To characterize water binding to proteins, which is fundamental to protein folding, stability and activity, the relationships of 10,837 bound water positions to protein surface shape and residue type were analyzed in 56 high-resolution crystallographic structures. Fractal atomic density and accessibility algorithms provided an objective characterization of deep grooves in solvent-accessible protein surfaces. These deep grooves consistently had approximately the diameter of one water molecule, suggesting that deep grooves are formed by the interactions between protein atoms and bound water molecules. Protein surface topography dominates the chemistry and extent of water binding. Protein surface area within grooves bound three times as many water molecules as non-groove surface; grooves accounted for one-quarter of the total surface area yet bound half the water molecules. Moreover, only within grooves did bound water molecules discriminate between different side-chains. In grooves, main-chain surface was as hydrated as that of the most hydrophilic side-chains, Asp and Glu, whereas outside grooves all main and side-chains bound water to a similar, and much decreased, extent. This identification of the interdependence of protein surface shape and hydration has general implications for modelling and prediction of protein surface shape, recognition, local folding and solvent binding.

Visualization of molecular flexibility and its effects on electrostatic recognition.
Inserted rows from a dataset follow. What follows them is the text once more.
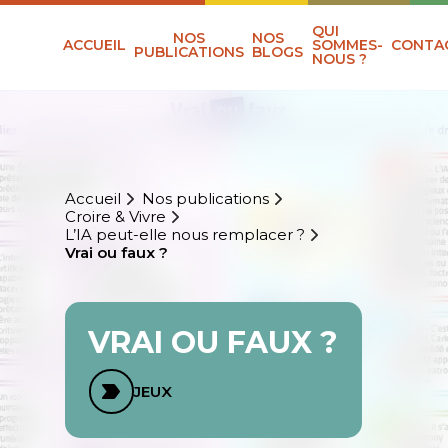
QUI
NOS
NOS
ACCUEIL
SOMMES-
CONTA
PUBLICATIONS
BLOGS
NOUS ?
Accueil
Nos publications
Croire & Vivre
L’IA peut-elle nous remplacer ?
Vrai ou faux ?
VRAI OU FAUX ?
JEUX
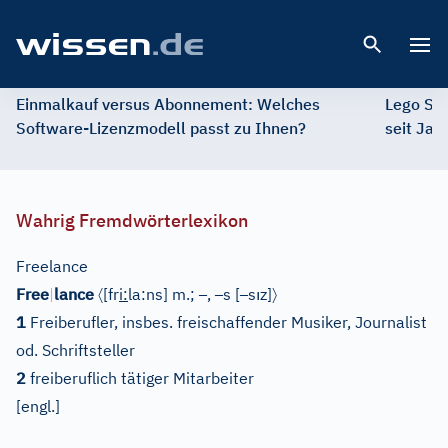
Open 
Einmalkauf versus Abonnement: Welches
Lego St
Software-Lizenzmodell passt zu Ihnen?
seit Jah
Wahrig Fremdwörterlexikon
Freelance
〈
–
–
–
ı
〉
Free
|
lance
[fr
i
:
la:ns]
m.;
,
s
[
s
z]
1
Freiberufler, insbes. freischaffender Musiker, Journalist
od. Schriftsteller
2
freiberuflich tätiger Mitarbeiter
[
engl.
]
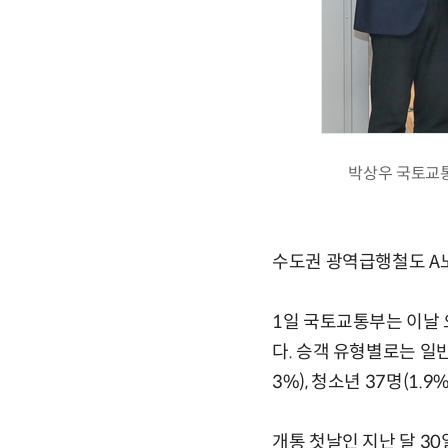
박상우 국토교통
수도권 광역급행철도 A노선
1일 국토교통부는 이날 
다. 승객 유형별로는 일반 
3%), 청소년 37명(1.9
개통 첫날인 지난 달 30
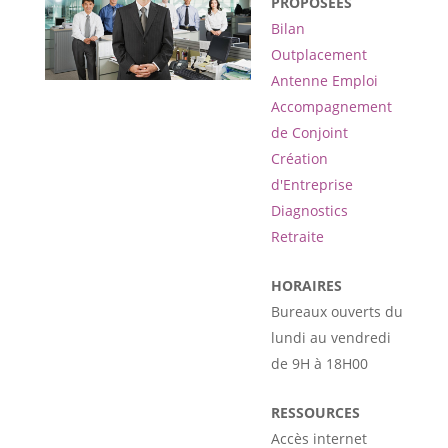
PROPOSÉES
Bilan
Outplacement
Antenne Emploi
Accompagnement
de Conjoint
Création
d'Entreprise
Diagnostics
Retraite
HORAIRES
Bureaux ouverts du
lundi au vendredi
de 9H à 18H00
RESSOURCES
Accès internet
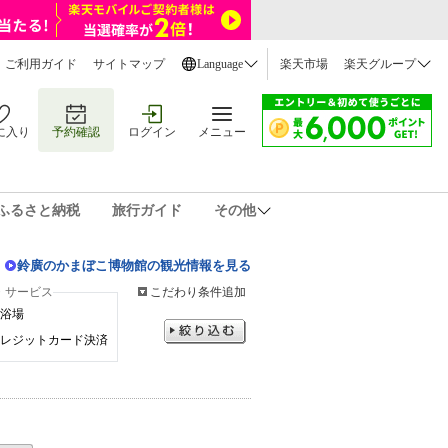
ご利用ガイド
サイトマップ
Language
楽天市場
楽天グループ
に入り
予約確認
ログイン
メニュー
ふるさと納税
旅行ガイド
その他
鈴廣のかまぼこ博物館の観光情報を見る
・サービス
こだわり条件追加
浴場
レジットカード決済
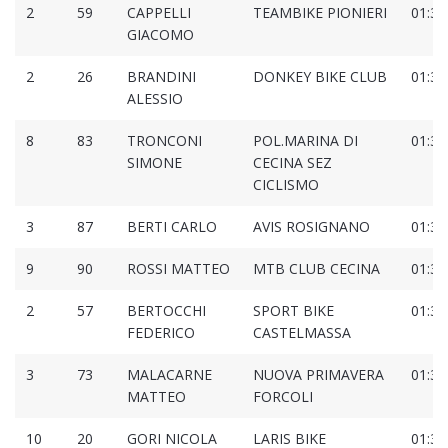
2
59
CAPPELLI
TEAMBIKE PIONIERI
01:30
GIACOMO
2
26
BRANDINI
DONKEY BIKE CLUB
01:30
ALESSIO
8
83
TRONCONI
POL.MARINA DI
01:31
SIMONE
CECINA SEZ
CICLISMO
3
87
BERTI CARLO
AVIS ROSIGNANO
01:31
9
90
ROSSI MATTEO
MTB CLUB CECINA
01:31
2
57
BERTOCCHI
SPORT BIKE
01:31
FEDERICO
CASTELMASSA
3
73
MALACARNE
NUOVA PRIMAVERA
01:31
MATTEO
FORCOLI
10
20
GORI NICOLA
LARIS BIKE
01:31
To study the effect of protein flexibility on electrostatic recognition, we have devised two novel computer graphic representations of the changes in the electrostatic field of a protein resulting from its internal motions. The atomic structure of Cu, Zn superoxide dismutase was minimized, and the 200 lowest frequency normal modes of the enzyme were determined. Individual and combined normal-mode vibrations were visualized interactively with the program Flex. Normal-mode motions are fast enough (approximately 10(-11) s cycle-1) to evade solvent damping, thus allowing long-range electrostatic interactions to dominate. The changing electrostatic environment of the protein was examined by animating precalculated frames of electrostatic field vectors with GRAMPS. With Vu, changes in electrostatic potential were displayed as variations in the color-coding of dots lying on a consensus surface that maintains the protein's shape. The consensus surface was calculated with the program Sphinx, and was derived from spherical harmonic approximations of expanded molecular surfaces. The ability to view the effects of molecular motions interactively should be useful in understanding the relationships of protein structure to function.